Friday, 1 November 2019

Outen about: "Home"


The concept of home has become so fraught - as the structures set in place around us fall under renewed and heated discussion - that capital-H Home now rivals Mother (exclamation marked or otherwise) as the cinema's most shopworn title: over the past decade alone, it's graced an oddball Swiss parable with Isabelle Huppert heading a family living alongside an unfinished motorway, and a middling DreamWorks digimation best remembered for deploying the vocal talents of Rihanna. This year's Home - which risks further confusion with the excellent Channel 4 sitcom of the same name - is a documentary, directed by Jen Randall, which follows Sarah Outen, the twentysomething who set off from Tower Bridge in 2011 and went on to spend much of this decade anywhere other than in her own bed, cycling and kayaking around the world as part of a single-handed, single-minded circumnavigation attempt. Given the state her homeland fell into in her absence, we can hardly blame her for pushing off and staying away. The film she and Randall now bring back to us does not lack for adventure: here is a plucky, resilient young woman in the image of Jules Verne's Phileas Fogg, going out of her way to preserve the integrity of the straight line she's plotted around the globe, taping a stream of remarkable, once-in-a-lifetime images en route. As we gawp at this ever-changing scenery, we realise we, too, are being invited to travel around the world - this time not in eighty days, but ninety minutes.

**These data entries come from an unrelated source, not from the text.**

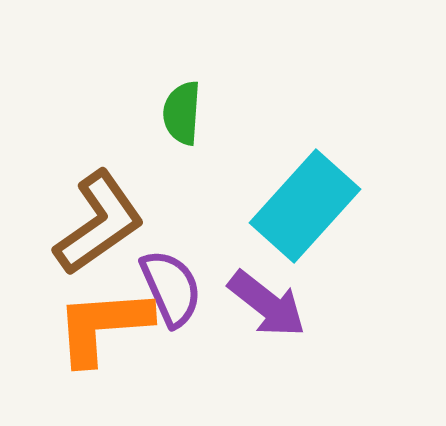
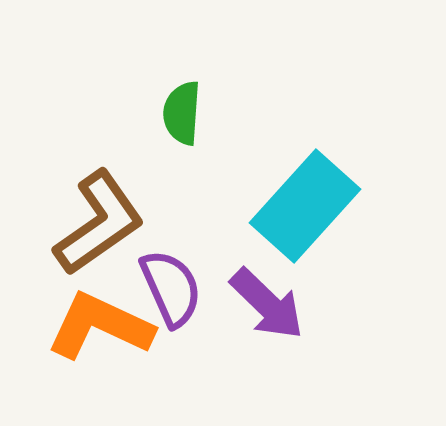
purple arrow: rotated 6 degrees clockwise
orange L-shape: moved 3 px left; rotated 29 degrees clockwise
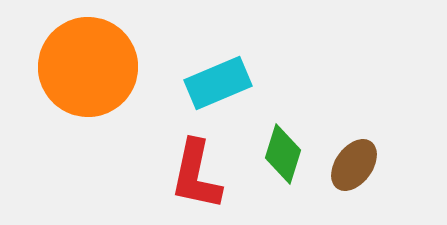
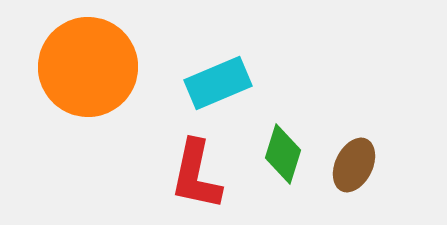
brown ellipse: rotated 10 degrees counterclockwise
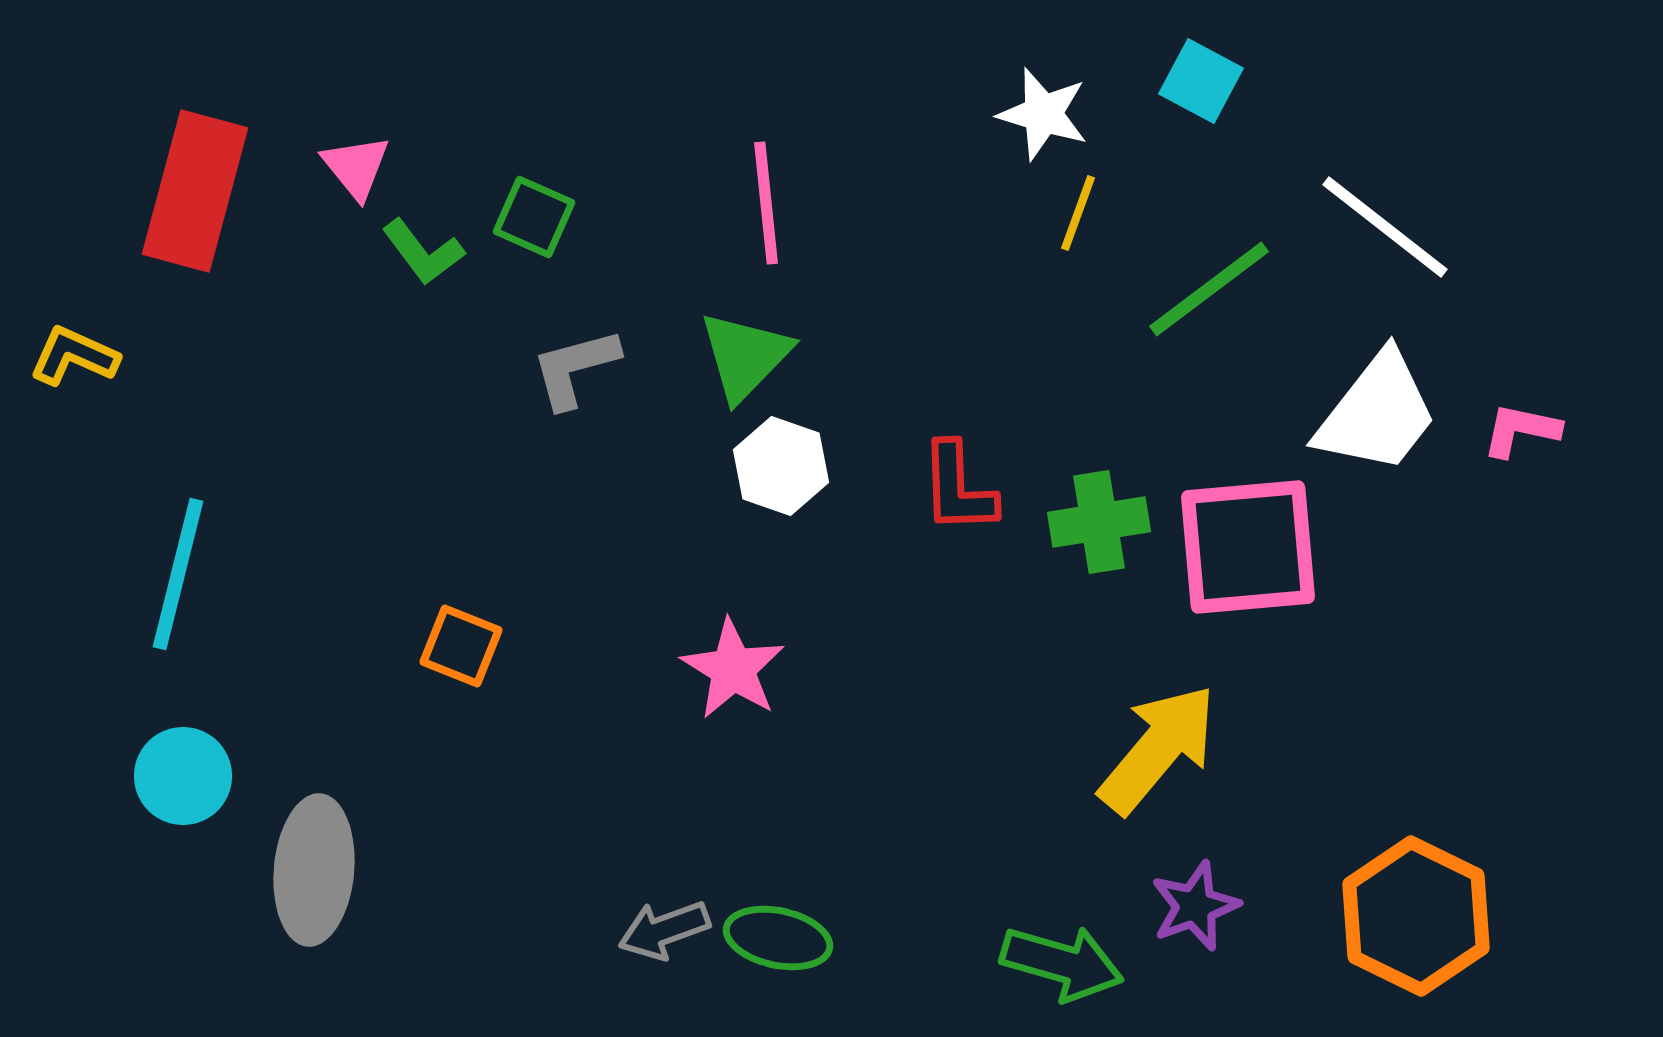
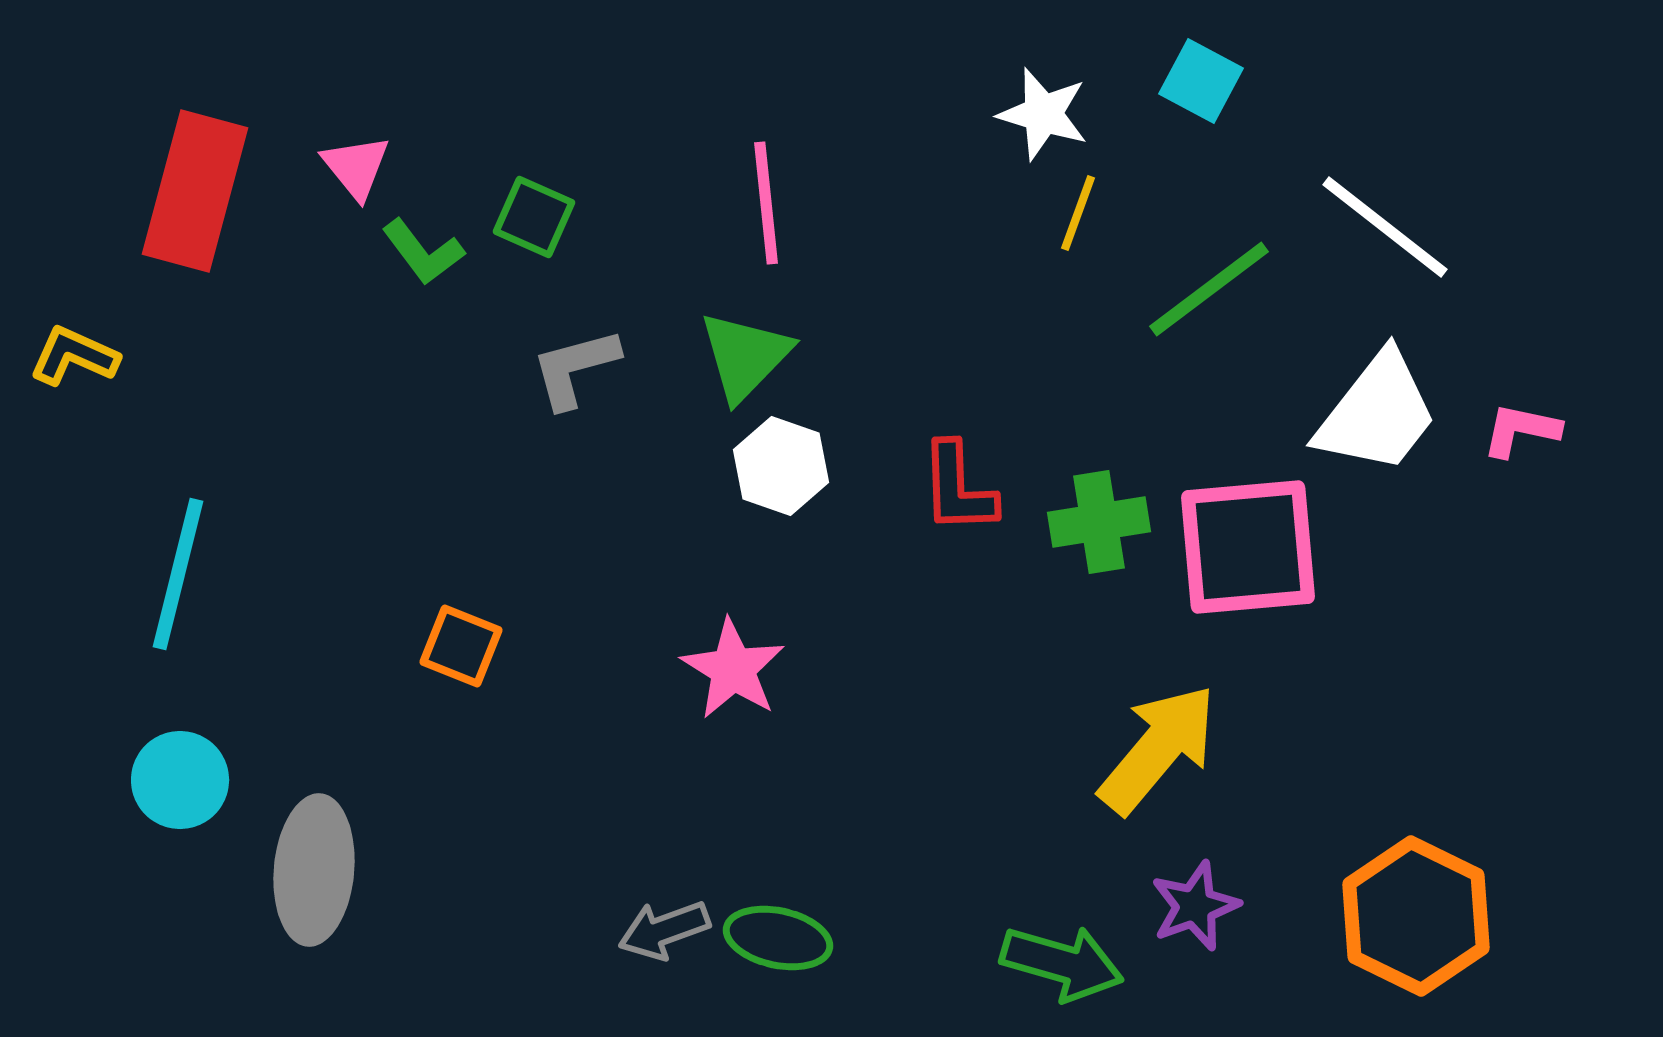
cyan circle: moved 3 px left, 4 px down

That's a bit too speedily, it transpires. Home's problems derive from the attempt to turn a long, oft-interrupted itinerary into a properly satisfying film experience: it has arresting episodes and stretches, but tails off in its second half, as Outen's original goal drifts out of reach. Obliged to pack a lot in, Randall tends to scurry past practical obstacles (visa trouble, punctures, a hole in a kayak) and personal issues (Outen's growing solitude) alike. At several points, Outen (who narrates) confesses she was "only just holding it together", yet the footage of her smiling self doesn't match up; Randall has to resort to superficial effects - scribbling over Outen's face - to suggest some inner turmoil. Perhaps the aim was to portray Outen as unstoppable, and we can only draw that conclusion from the footage of her steering through a typhoon in the Pacific Ocean. Yet some measure of problem-solving might have been revealing, and the film's psychology isn't quite there: we're never told why Outen is making this colossal effort - nor, indeed, how it is she can, though you'll have theories. It's always odd when a documentary as straightahead as this sets one to thinking about the British class system, but you can't really ignore that the well-spoken, rosy-cheeked Oxford graduate Outen derives from a social stratum that privileges her with the money to travel - and the confidence simply to strike out without analysing her actions unduly. In this, she's not unlike so many explorers through the ages - and Home retains some interest as a visual scrapbook, illustrating the pleasures and rewards of perpetual motion, putting yourself out there. Yet much unfinished business lurks in the closing title cards - baggage the main feature doesn't have the journalistic rigour to sort through and address. You can't fail to warm to Outen as she growls at bears and barks at the seals impeding her progress, but Randall's film needed a surer sense of interiority to function as anything more than a wideranging video diary.

Home is now playing in selected cinemas.